### HOW TO COMPLETE THIS TASK
Please reproduce exactly the line that carries "room, shaking with anger." and all remaining lines through the last line of the data, and write nothing else.

(AVAILABLE DATA begins)

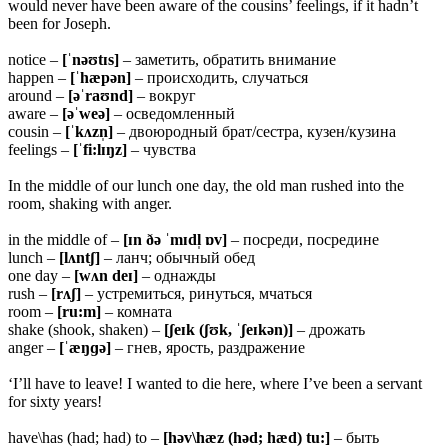
would never have been aware of the cousins’ feelings, if it hadn’t
been for Joseph.
notice –
[ˈ
nəʊtɪs]
– заметить, обратить внимание
happen –
[ˈhæpən]
– происходить, случаться
around –
[əˈ
raʊnd]
– вокруг
aware –
[əˈ
weə]
– осведомленный
cousin –
[ˈ
kʌzn̩]
– двоюродный брат/сестра, кузен/кузина
feelings –
[ˈfi:lɪŋz]
– чувства
In the middle of our lunch one day, the old man rushed into the
room, shaking with anger.
in the middle of –
[ɪn ðə ˈmɪdl̩ ɒv]
– посреди, посредине
lunch –
[
lʌntʃ]
– ланч; обычный обед
one day –
[
wʌn deɪ]
– однажды
rush –
[rʌʃ]
– устремиться, ринуться, мчаться
room –
[
ru:m]
– комната
shake (shook, shaken) –
[ʃ
eɪk (ʃʊk, ˈʃeɪkən)]
– дрожать
anger –
[ˈæŋɡə]
– гнев, ярость, раздражение
‘I’ll have to leave! I wanted to die here, where I’ve been a servant
for sixty years!
have\has (had; had) to –
[həv\hæz (həd; hæd) tu:]
– быть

(AVAILABLE DATA ends)

### OUTPUT FOR THIS TASK
room, shaking with anger.
in the middle of –
[ɪn ðə ˈmɪdl̩ ɒv]
– посреди, посредине
lunch –
[
lʌntʃ]
– ланч; обычный обед
one day –
[
wʌn deɪ]
– однажды
rush –
[rʌʃ]
– устремиться, ринуться, мчаться
room –
[
ru:m]
– комната
shake (shook, shaken) –
[ʃ
eɪk (ʃʊk, ˈʃeɪkən)]
– дрожать
anger –
[ˈæŋɡə]
– гнев, ярость, раздражение
‘I’ll have to leave! I wanted to die here, where I’ve been a servant
for sixty years!
have\has (had; had) to –
[həv\hæz (həd; hæd) tu:]
– быть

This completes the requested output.